23. März 2023, 21:50 Uhr

Die Grünen haben das Gefühl, in der Ampelkoalition nur noch alleine für den Fortschritt zuständig zu sein. Dem lähmenden Streit mit SPD und FDP begegnen sie auf ihrer Klausurtagung in Weimar mit einem neuen Gemeinschaftsgefühl. Doch der damit verbundene Optimismus in die Handlungsfähigkeit der Ampel kann die Probleme wohl nur kurzzeitig überblenden.

Am letzten Tag der Klausur der Bundestagsfraktion von Bündnis 90/Die Grünen nieselt es in Weimar. Der Himmel ist grau bedeckt und der Wind pfeift kalt um die Ecke der Weimarhalle. Doch pünktlich zur abschließenden Fotoaktion lässt sich noch einmal die Sonne blicken. Die 118 Bundestagsabgeordneten stellen sich auf der Grünfläche vor der Halle auf, in der ersten Reihe halten sie Schilder mit Buchstaben nach oben. Die ergeben das Motto: "Gemeinsam stärker".
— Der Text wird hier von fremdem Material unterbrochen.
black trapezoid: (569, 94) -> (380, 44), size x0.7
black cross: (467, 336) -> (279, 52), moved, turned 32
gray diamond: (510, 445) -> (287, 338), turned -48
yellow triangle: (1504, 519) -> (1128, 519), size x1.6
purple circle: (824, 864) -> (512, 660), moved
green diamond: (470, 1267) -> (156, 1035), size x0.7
Dabei braucht es ein solches Mantra für den Zusammenhalt innerhalb der Fraktion eigentlich nicht. Denn das haben die drei Tage während der Klausur in Weimar gezeigt: Die Stimmung bei den Grünen ist mehr als gut – vergessen scheinen die Verletzungen und Enttäuschungen vom Anfang der Legislaturperiode, als arrivierte Kräfte wie Katrin Göring-Eckardt oder Anton Hofreiter bei der Verteilung der Ministerposten leer ausgingen.

Klausurmotto als Selbstvergewisserung

Dennoch ist das Motto "Gemeinsam stärker" auch ein Stück weit eine Selbstvergewisserung. Die Grünen wissen, der Handlungsdruck ist in vielen Bereichen angesichts der Klimakrise und der durch die Vorgängerregierungen verlorenen Zeit zu groß, um weiterhin einfach nichts zu tun. Sie müssen deshalb – so ihre feste Überzeugung – die Probleme angehen, denn ein anderer wird es nicht tun. 
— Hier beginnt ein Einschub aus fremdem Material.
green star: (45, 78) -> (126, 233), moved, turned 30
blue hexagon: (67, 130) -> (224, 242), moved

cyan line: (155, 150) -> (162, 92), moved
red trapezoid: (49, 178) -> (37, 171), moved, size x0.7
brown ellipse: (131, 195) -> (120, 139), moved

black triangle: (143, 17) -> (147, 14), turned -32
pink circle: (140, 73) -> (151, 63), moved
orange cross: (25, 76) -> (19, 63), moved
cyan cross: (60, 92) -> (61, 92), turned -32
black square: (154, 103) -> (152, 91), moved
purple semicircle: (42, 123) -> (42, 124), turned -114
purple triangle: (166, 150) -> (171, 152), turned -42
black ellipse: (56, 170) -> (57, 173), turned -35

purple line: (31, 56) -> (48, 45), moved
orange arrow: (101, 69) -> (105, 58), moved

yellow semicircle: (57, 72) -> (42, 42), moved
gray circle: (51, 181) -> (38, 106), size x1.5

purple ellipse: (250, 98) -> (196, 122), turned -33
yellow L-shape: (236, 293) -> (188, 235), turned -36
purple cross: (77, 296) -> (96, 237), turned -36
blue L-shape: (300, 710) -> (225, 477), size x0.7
"Gemeinsam stärker" ist zugleich an die Menschen im Land gerichtet, denen die Grünen viel Veränderung zu muten – insbesondere im Osten. Dessen ist sich jeder Bundestagsabgeordnete bewusst, den man in Weimar danach fragt. Aber sie sind davon überzeugt, dass ihr Weg der richtige ist. Auf diesen wollen sie möglichst viele Menschen mitnehmen und setzen auf eine starke soziale Abfederung. Wer etwa ein Haus hat und sich die Umrüstung von einer Gas- oder Ölheizung auf eine Wärmepumpe nicht leisten kann, dem wollen sie unter die Arme greifen, selbst, wenn die- oder derjenige gar kein Geld hat. Die Grünen wollen manchen auch tragen, um gemeinsam das Ziel zu erreichen. Dass sie damit die finanziellen Spielräume des Staatshaushaltes wohl überfordern – zweitrangig.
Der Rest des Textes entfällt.